Un equipo internacional de investigadores, liderado por la Universidad de Griffith, identificó en una cueva de la isla de Muna, en Indonesia, una pintura que redefine el inicio de la capacidad simbólica de nuestra especie. Se trata de un estarcido de mano, una técnica similar al esténcil actual, cuya antigüedad mínima se ha datado en 67.800 años mediante el método de series de uranio.
Hallan en Indonesia la pintura rupestre de 67.800 años
El descubrimiento de esta pintura es el resultado de más de una década de exploraciones en las islas de Célebes y Borneo, donde ya se habían encontrado representaciones de animales. Sin embargo, este nuevo hallazgo rompe el récord mundial de antigüedad, superando incluso a las famosas cuevas de España y Francia que hasta ahora se consideraban el epicentro del arte primitivo.
Esta pintura en negativo, hallada específicamente en la isla de Sulawesi, muestra un contorno rojo con dedos modificados para crear una apariencia de garra, lo que el profesor Adam Brumm califica como un salto temprano en la imaginación simbólica. La evidencia desmiente la idea de un "despertar" repentino en la Europa de la Edad de Hielo, demostrando que el arte rupestre, motor de la religión y la ciencia, ya permitía a los humanos compartir identidades en el sudeste asiático unos 15.000 años antes de lo que se creía.

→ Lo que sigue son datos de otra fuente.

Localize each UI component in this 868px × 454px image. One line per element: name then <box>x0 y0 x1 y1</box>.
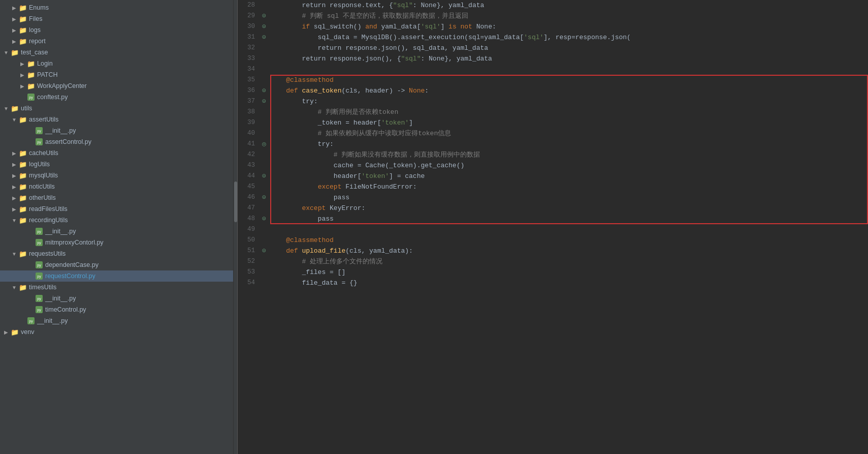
folder-icon-requestsutils: 📁 <box>18 250 27 258</box>
sidebar-item-files[interactable]: ▶📁Files <box>0 13 233 24</box>
sidebar-item-logs[interactable]: ▶📁logs <box>0 24 233 36</box>
sidebar-item-assertcontrol[interactable]: pyassertControl.py <box>0 136 233 147</box>
code-segment: 'token' <box>381 119 409 127</box>
py-file-glyph: py <box>27 94 35 101</box>
sidebar-item-recordingutils[interactable]: ▼📁recordingUtils <box>0 215 233 226</box>
code-segment: @classmethod <box>286 236 334 244</box>
code-segment: FileNotFoundError: <box>341 183 416 191</box>
sidebar-item-init3[interactable]: py__init__.py <box>0 293 233 304</box>
folder-arrow-recordingutils: ▼ <box>10 218 18 223</box>
code-line-38: # 判断用例是否依赖token <box>270 107 868 117</box>
code-segment: _token = header[ <box>270 119 381 127</box>
gutter-hollow-icon: ◎ <box>262 139 266 149</box>
folder-icon-otherutils: 📁 <box>18 194 27 202</box>
code-line-42: # 判断如果没有缓存数据，则直接取用例中的数据 <box>270 149 868 160</box>
sidebar-label-dependentcase: dependentCase.py <box>45 261 233 268</box>
code-segment: pass <box>270 194 349 201</box>
code-line-51: def upload_file(cls, yaml_data): <box>270 246 868 256</box>
folder-arrow-otherutils: ▶ <box>10 195 18 201</box>
code-segment: case_token <box>302 87 341 95</box>
folder-icon-logutils: 📁 <box>18 161 27 168</box>
gutter-arrow-icon: ⊙ <box>262 171 266 181</box>
line-number-42: 42 <box>238 149 255 160</box>
sidebar-item-init2[interactable]: py__init__.py <box>0 226 233 237</box>
folder-arrow-requestsutils: ▼ <box>10 251 18 257</box>
sidebar-item-init1[interactable]: py__init__.py <box>0 125 233 136</box>
sidebar-item-timecontrol[interactable]: pytimeControl.py <box>0 304 233 315</box>
sidebar-label-enums: Enums <box>29 4 233 11</box>
line-number-39: 39 <box>238 117 255 128</box>
sidebar-item-utils[interactable]: ▼📁utils <box>0 103 233 114</box>
code-segment: ] = cache <box>389 172 425 180</box>
sidebar-item-report[interactable]: ▶📁report <box>0 36 233 47</box>
line-number-48: 48 <box>238 214 255 224</box>
code-line-53: _files = [] <box>270 267 868 278</box>
sidebar-item-timesutils[interactable]: ▼📁timesUtils <box>0 282 233 293</box>
sidebar-item-readfilesutils[interactable]: ▶📁readFilesUtils <box>0 203 233 215</box>
gutter-32 <box>258 43 270 53</box>
sidebar-item-init4[interactable]: py__init__.py <box>0 315 233 326</box>
sidebar-item-login[interactable]: ▶📁Login <box>0 58 233 69</box>
code-line-45: except FileNotFoundError: <box>270 181 868 192</box>
sidebar-item-enums[interactable]: ▶📁Enums <box>0 2 233 13</box>
line-number-34: 34 <box>238 64 255 75</box>
line-number-43: 43 <box>238 160 255 171</box>
gutter-40 <box>258 128 270 139</box>
folder-glyph: 📁 <box>19 26 27 34</box>
folder-icon-workapplycenter: 📁 <box>26 82 36 90</box>
line-numbers-column: 2829303132333435363738394041424344454647… <box>238 0 258 454</box>
code-segment: _files = [] <box>270 268 345 276</box>
sidebar-item-patch[interactable]: ▶📁PATCH <box>0 69 233 80</box>
sidebar-item-logutils[interactable]: ▶📁logUtils <box>0 159 233 170</box>
sidebar-item-otherutils[interactable]: ▶📁otherUtils <box>0 192 233 203</box>
folder-glyph: 📁 <box>27 71 35 79</box>
code-segment: KeyError: <box>326 204 365 212</box>
code-segment: except <box>302 204 326 212</box>
sidebar-label-conftest: conftest.py <box>37 94 233 101</box>
code-segment: (cls, header) -> <box>341 87 409 95</box>
code-segment: cache = Cache(_token).get_cache() <box>270 162 464 169</box>
sidebar-item-noticutils[interactable]: ▶📁noticUtils <box>0 181 233 192</box>
code-lines-wrapper: 2829303132333435363738394041424344454647… <box>238 0 868 454</box>
gutter-39 <box>258 117 270 128</box>
code-segment: return response.json(), { <box>270 55 401 63</box>
code-line-50: @classmethod <box>270 235 868 246</box>
line-number-49: 49 <box>238 224 255 235</box>
sidebar-label-requestsutils: requestsUtils <box>29 250 233 257</box>
sidebar-item-test_case[interactable]: ▼📁test_case <box>0 47 233 58</box>
sidebar-item-cacheutils[interactable]: ▶📁cacheUtils <box>0 147 233 159</box>
folder-icon-test_case: 📁 <box>10 49 19 56</box>
code-segment: # 如果依赖则从缓存中读取对应得token信息 <box>270 130 451 137</box>
sidebar-item-workapplycenter[interactable]: ▶📁WorkApplyCenter <box>0 80 233 92</box>
sidebar-label-logutils: logUtils <box>29 161 233 168</box>
code-segment: None <box>409 87 425 95</box>
folder-arrow-files: ▶ <box>10 16 18 22</box>
folder-icon-venv: 📁 <box>10 328 19 336</box>
sidebar-item-mysqlutils[interactable]: ▶📁mysqlUtils <box>0 170 233 181</box>
line-number-31: 31 <box>238 32 255 43</box>
sidebar-label-utils: utils <box>21 105 233 112</box>
file-icon-conftest: py <box>26 94 36 101</box>
sidebar-label-report: report <box>29 38 233 45</box>
folder-glyph: 📁 <box>19 194 27 202</box>
folder-icon-logs: 📁 <box>18 26 27 34</box>
sidebar-item-dependentcase[interactable]: pydependentCase.py <box>0 259 233 270</box>
sidebar-item-mitmproxycontorl[interactable]: pymitmproxyContorl.py <box>0 237 233 248</box>
code-segment: # 判断用例是否依赖token <box>270 108 398 116</box>
sidebar-item-requestsutils[interactable]: ▼📁requestsUtils <box>0 248 233 259</box>
sidebar-item-conftest[interactable]: pyconftest.py <box>0 92 233 103</box>
folder-icon-utils: 📁 <box>10 105 19 112</box>
sidebar-item-assertutils[interactable]: ▼📁assertUtils <box>0 114 233 125</box>
file-icon-init2: py <box>35 228 44 235</box>
py-file-glyph: py <box>36 306 43 313</box>
scrollbar-thumb[interactable] <box>234 181 237 222</box>
gutter-41: ◎ <box>258 139 270 149</box>
folder-glyph: 📁 <box>27 60 35 68</box>
gutter-38 <box>258 107 270 117</box>
gutter-54 <box>258 278 270 288</box>
code-segment: is not <box>448 23 472 31</box>
sidebar-label-readfilesutils: readFilesUtils <box>29 205 233 213</box>
sidebar-item-venv[interactable]: ▶📁venv <box>0 326 233 338</box>
sidebar-item-requestcontrol[interactable]: pyrequestControl.py <box>0 270 233 282</box>
folder-glyph: 📁 <box>19 183 27 191</box>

Los científicos destacan los siguientes puntos sobre la importancia de esta pintura y su contexto:
- Récord cronológico: con 67.800 años, es al menos 1.100 años más antigua que cualquier registro previo en Europa.
- Técnica simbólica: los dedos representados parecen haber sido modificados para simular garras, lo que sugiere un pensamiento abstracto avanzado.
- Uso prolongado: la cueva donde se halló fue utilizada como espacio artístico de forma ininterrumpida durante al menos 35.000 años.
- Ruta migratoria: el hallazgo respalda la teoría de que los primeros humanos modernos llegaron a Australia a través de una ruta por el norte de Asia.
Aunque existe un debate sobre si los autores de esta pintura fueron Homo sapiens o grupos humanos más antiguos, como el Homo floresiensis, la evidencia apunta a una evolución cultural multiespecie. El estudio sugiere que la expresión artística no surgió de forma aislada en un solo continente, sino que se desarrolló de manera simultánea en diferentes puntos del planeta.
Finalmente, los expertos señalan que la conservación de cada pintura hallada en estas cuevas de piedra caliza es crítica. La datación por uranio-torio permite saber que las imágenes son necesariamente más antiguas que las costras minerales que las recubren, lo que deja abierta la puerta a que el origen del arte sea todavía más remoto en el tiempo.